Examples might include overthrowing an evil ruler, defeating a cult to a god of destruction, abolishing slavery in the empire or any of a million other causes that the characters can get entangled in.
While a campaign like that does not require additional rules, it can ease the DM's workload by having a structure in the background. It can also help open up the campaign to the players ideas, rather than leading it down a predetermined track of plot points.
When setting up "the threat" in the campaign, you need to establish how many levels of resistance the threat can present. This will basically determine how long the campaign will be, and how tough the enemy is to overcome overall.
A minor threat may have 1-2 resistance, while an epic enemy that could take a lifespan to defeat could easily qualify for 5-6 resistance.
At the beginning of the campaign, the DM rolls a D6 for each point of resistance and records the rolls.
When the characters decide to undertake an action that will weaken the threat, the DM selects one of his remaining threat dice.

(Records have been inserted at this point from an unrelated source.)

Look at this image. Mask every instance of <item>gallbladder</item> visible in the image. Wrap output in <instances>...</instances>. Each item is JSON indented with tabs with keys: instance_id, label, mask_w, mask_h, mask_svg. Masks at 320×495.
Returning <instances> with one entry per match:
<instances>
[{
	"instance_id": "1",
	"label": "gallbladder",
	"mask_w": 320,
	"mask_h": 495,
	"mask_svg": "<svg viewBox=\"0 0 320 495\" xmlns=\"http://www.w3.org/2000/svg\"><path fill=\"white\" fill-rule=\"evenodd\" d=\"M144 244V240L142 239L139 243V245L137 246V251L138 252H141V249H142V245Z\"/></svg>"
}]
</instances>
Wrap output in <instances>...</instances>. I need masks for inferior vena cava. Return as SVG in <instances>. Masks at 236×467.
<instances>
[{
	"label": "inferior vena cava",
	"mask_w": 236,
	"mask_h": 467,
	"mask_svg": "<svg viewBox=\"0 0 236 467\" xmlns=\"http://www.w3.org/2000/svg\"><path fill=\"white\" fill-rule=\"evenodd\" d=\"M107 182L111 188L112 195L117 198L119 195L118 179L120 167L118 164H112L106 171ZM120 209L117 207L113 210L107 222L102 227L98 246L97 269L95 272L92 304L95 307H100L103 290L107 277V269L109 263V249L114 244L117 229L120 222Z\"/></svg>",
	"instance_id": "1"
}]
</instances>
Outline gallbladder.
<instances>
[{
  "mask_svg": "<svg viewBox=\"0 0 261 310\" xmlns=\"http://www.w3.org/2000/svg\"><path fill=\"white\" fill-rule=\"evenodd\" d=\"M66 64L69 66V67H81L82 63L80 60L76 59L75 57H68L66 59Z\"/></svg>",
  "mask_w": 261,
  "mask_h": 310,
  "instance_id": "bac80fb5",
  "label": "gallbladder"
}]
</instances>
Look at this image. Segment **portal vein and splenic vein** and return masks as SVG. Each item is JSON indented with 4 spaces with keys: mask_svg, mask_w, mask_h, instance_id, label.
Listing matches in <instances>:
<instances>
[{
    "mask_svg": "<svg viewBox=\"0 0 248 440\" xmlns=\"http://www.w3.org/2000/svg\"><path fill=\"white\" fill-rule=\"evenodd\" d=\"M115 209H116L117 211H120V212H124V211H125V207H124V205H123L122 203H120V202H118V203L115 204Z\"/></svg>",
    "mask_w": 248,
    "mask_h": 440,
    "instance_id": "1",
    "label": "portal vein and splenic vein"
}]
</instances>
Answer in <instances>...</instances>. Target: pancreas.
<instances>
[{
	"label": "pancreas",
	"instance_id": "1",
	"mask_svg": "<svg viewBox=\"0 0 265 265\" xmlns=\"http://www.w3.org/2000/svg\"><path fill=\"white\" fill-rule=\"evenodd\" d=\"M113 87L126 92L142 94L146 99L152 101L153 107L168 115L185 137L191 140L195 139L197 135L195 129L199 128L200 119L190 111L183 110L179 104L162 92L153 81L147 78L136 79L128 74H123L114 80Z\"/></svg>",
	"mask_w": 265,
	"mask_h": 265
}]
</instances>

Once the objective is achieved, the players roll a D6, and if they score higher than the threat die selected, the die is eliminated. This permanently reduces the resistance of the threat, which should be reflected in the setting.
As an example, when fighting to overthrow the evil king, the players undertake a quest to clear a nearby dungeon, so that the villagers will join the rebellion. If the players roll is above the threat die, then they've stepped closer to achieving their main goal.

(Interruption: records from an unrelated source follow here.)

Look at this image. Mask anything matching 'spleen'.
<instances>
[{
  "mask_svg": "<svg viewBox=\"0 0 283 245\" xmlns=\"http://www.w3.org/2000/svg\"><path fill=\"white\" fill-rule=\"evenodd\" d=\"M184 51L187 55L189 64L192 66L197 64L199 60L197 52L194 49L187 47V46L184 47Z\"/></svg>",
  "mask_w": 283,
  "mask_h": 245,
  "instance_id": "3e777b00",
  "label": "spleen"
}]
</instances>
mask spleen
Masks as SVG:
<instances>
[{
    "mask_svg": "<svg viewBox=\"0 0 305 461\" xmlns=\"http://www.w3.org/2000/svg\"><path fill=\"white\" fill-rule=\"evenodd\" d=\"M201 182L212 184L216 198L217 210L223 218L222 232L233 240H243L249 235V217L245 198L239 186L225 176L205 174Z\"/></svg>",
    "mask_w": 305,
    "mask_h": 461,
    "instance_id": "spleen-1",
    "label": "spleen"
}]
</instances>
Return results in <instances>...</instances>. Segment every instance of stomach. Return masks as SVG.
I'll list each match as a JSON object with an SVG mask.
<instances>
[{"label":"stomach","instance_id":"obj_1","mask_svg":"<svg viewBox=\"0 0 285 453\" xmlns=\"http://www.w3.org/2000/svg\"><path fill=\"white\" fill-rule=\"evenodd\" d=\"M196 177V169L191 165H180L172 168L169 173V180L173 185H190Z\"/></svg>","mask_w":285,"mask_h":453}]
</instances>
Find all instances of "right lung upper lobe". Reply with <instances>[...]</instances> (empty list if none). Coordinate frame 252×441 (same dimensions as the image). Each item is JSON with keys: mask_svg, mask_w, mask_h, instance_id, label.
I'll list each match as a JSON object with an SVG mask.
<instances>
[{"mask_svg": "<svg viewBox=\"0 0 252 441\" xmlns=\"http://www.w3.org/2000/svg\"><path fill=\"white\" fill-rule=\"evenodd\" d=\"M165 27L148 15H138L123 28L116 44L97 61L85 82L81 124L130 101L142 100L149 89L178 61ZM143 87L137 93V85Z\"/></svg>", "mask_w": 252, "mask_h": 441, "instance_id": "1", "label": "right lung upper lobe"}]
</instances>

In this case, the villagers might form an army, or start guerilla activities against the evil kings soldiers.
If the roll is equal to the threat die, that particular threat die is reduced by 1, but remains in the campaign. This represents the enemy being weakened slightly but not significantly.
The villagers may begin sabotaging mail routes and supply routes, but they aren't able to directly challenge the villains power base.
If the players roll is under the threat die, then the enemy remains stalwart. In the campaign, this usually means that the enemy makes counter moves.
The villagers rise up, but this leads to more soldiers in the streets, hangings and martial law.
If the players performed a particularly dramatic task, they may get two dice rolls from that particular task. These tasks should be fairly momentous, and infrequent.
When the final point of resistance has been overcome, the ground has been paved for the final confrontation. This should generally involve something pretty dramatic, whether it's storming the villains castle, or leading the free man of the Valley to sign the documents of freedom and solidarity.
A few notes and pointers:
Give plenty of adventure locations and let the players get stuck in. Let them determine how they'll go about overcoming the threat, and go from there. You can throw up some obvious solutions, but let them be creative.
If the resistance has not been reduced to zero, the threat cannot be eliminated. Be creative with this. If the heroes go in and kill the evil king, that's certainly worth a roll to reduce resistance, but maybe he has an evil son, maybe it was a clone, maybe he comes back as a lich. Be creative.